- EXERCISE DIRECTIONS: Below is a listing; transcribe it exactly but without any images.

- SUPPLIED MATERIAL:
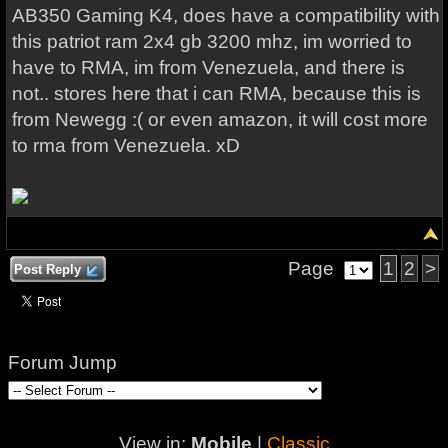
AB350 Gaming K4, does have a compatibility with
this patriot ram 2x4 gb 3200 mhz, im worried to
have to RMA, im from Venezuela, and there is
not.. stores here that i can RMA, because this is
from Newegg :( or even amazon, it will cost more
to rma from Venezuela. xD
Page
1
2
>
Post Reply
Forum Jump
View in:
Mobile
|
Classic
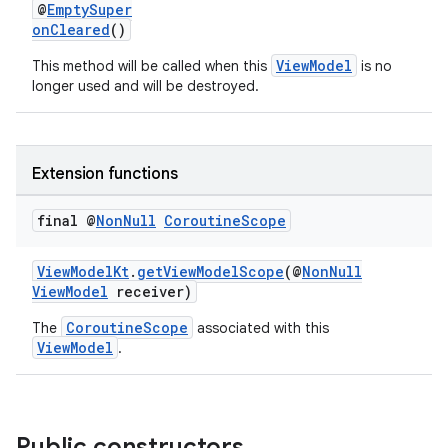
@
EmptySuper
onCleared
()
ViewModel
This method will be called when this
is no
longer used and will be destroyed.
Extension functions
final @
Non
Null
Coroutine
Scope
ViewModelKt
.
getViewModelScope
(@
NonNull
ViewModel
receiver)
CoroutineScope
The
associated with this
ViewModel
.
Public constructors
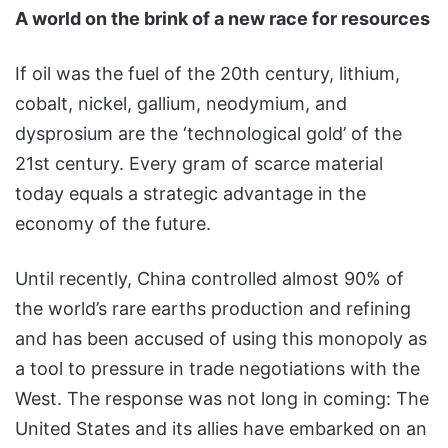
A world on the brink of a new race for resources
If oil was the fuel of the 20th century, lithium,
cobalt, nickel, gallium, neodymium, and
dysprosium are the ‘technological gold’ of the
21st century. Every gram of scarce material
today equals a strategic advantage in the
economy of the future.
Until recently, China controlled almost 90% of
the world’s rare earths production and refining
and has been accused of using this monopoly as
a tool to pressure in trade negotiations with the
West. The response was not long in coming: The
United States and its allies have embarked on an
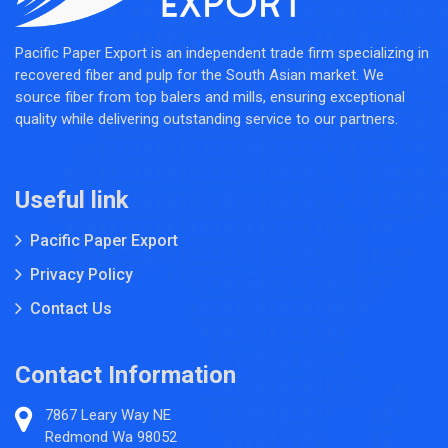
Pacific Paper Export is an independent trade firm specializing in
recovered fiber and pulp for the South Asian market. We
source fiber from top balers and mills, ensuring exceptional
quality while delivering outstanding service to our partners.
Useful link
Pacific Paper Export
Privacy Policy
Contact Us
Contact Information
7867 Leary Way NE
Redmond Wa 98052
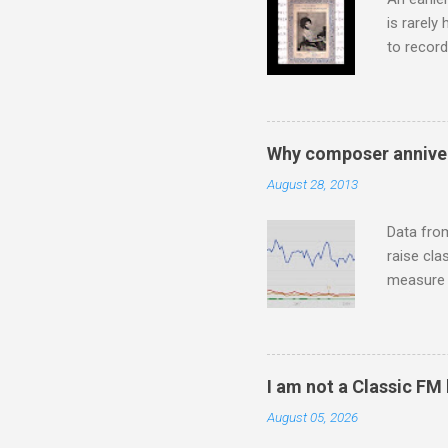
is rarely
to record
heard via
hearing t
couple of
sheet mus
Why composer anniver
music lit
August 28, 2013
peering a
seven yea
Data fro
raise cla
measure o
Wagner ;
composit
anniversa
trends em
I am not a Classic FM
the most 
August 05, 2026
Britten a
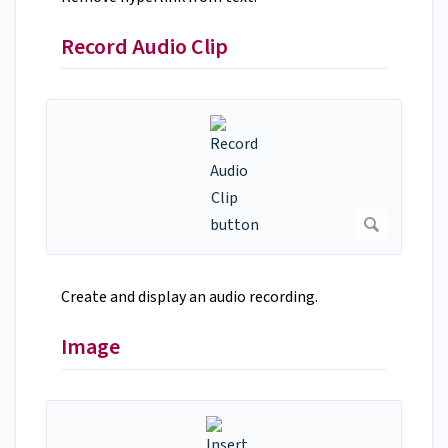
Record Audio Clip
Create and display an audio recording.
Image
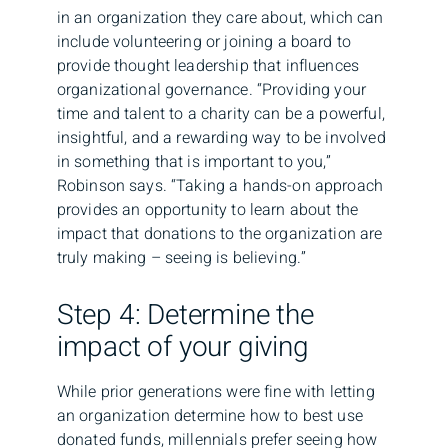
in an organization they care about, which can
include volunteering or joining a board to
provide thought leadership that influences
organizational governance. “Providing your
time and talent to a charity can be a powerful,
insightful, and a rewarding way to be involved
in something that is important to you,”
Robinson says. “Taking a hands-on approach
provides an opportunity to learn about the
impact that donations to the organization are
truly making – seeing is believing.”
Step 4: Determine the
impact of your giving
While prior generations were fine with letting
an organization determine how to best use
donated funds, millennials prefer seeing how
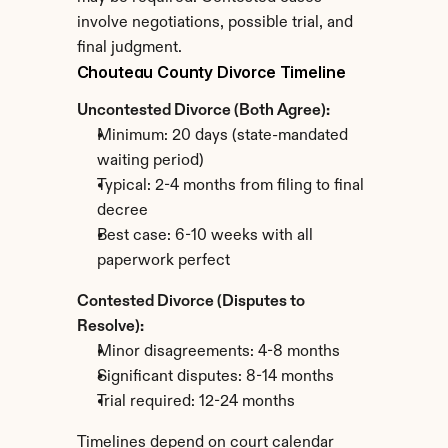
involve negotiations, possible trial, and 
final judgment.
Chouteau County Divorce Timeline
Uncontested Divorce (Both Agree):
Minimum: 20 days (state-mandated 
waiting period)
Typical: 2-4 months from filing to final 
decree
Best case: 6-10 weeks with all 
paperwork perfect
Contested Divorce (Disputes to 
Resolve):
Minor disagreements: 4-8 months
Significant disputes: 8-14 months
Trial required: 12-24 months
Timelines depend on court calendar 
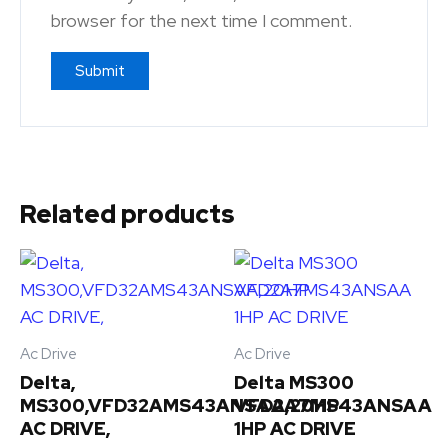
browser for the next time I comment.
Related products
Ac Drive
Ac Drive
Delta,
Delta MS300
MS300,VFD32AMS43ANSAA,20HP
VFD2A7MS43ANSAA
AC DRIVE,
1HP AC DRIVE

- RESULT FOR THIS TASK:
AB350 Gaming K4, does have a compatibility with
this patriot ram 2x4 gb 3200 mhz, im worried to
have to RMA, im from Venezuela, and there is
not.. stores here that i can RMA, because this is
from Newegg :( or even amazon, it will cost more
to rma from Venezuela. xD
Page
1
2
>
Post Reply
Forum Jump
View in:
Mobile
|
Classic
@
EmptySuper
onCleared
()
ViewModel
This method will be called when this
is no
longer used and will be destroyed.
Extension functions
final @
Non
Null
Coroutine
Scope
ViewModelKt
.
getViewModelScope
(@
NonNull
ViewModel
receiver)
CoroutineScope
The
associated with this
ViewModel
.
Public constructors
A world on the brink of a new race for resources
If oil was the fuel of the 20th century, lithium,
cobalt, nickel, gallium, neodymium, and
dysprosium are the ‘technological gold’ of the
21st century. Every gram of scarce material
today equals a strategic advantage in the
economy of the future.
Until recently, China controlled almost 90% of
the world’s rare earths production and refining
and has been accused of using this monopoly as
a tool to pressure in trade negotiations with the
West. The response was not long in coming: The
United States and its allies have embarked on an
Pacific Paper Export is an independent trade firm specializing in
recovered fiber and pulp for the South Asian market. We
source fiber from top balers and mills, ensuring exceptional
quality while delivering outstanding service to our partners.
Useful link
Pacific Paper Export
Privacy Policy
Contact Us
Contact Information
7867 Leary Way NE
Redmond Wa 98052
is rarely
to record
heard via
hearing t
couple of
sheet mus
Why composer anniver
music lit
August 28, 2013
peering a
seven yea
Data fro
raise cla
measure o
Wagner ;
composit
anniversa
trends em
I am not a Classic FM
the most 
August 05, 2026
Britten a
Record Audio Clip
Create and display an audio recording.
Image
in an organization they care about, which can
include volunteering or joining a board to
provide thought leadership that influences
organizational governance. “Providing your
time and talent to a charity can be a powerful,
insightful, and a rewarding way to be involved
in something that is important to you,”
Robinson says. “Taking a hands-on approach
provides an opportunity to learn about the
impact that donations to the organization are
truly making – seeing is believing.”
Step 4: Determine the
impact of your giving
While prior generations were fine with letting
an organization determine how to best use
donated funds, millennials prefer seeing how
involve negotiations, possible trial, and 
final judgment.
Chouteau County Divorce Timeline
Uncontested Divorce (Both Agree):
Minimum: 20 days (state-mandated 
waiting period)
Typical: 2-4 months from filing to final 
decree
Best case: 6-10 weeks with all 
paperwork perfect
Contested Divorce (Disputes to 
Resolve):
Minor disagreements: 4-8 months
Significant disputes: 8-14 months
Trial required: 12-24 months
Timelines depend on court calendar 
browser for the next time I comment.
Related products
Ac Drive
Ac Drive
Delta,
Delta MS300
MS300,VFD32AMS43ANSAA,20HP
VFD2A7MS43ANSAA
AC DRIVE,
1HP AC DRIVE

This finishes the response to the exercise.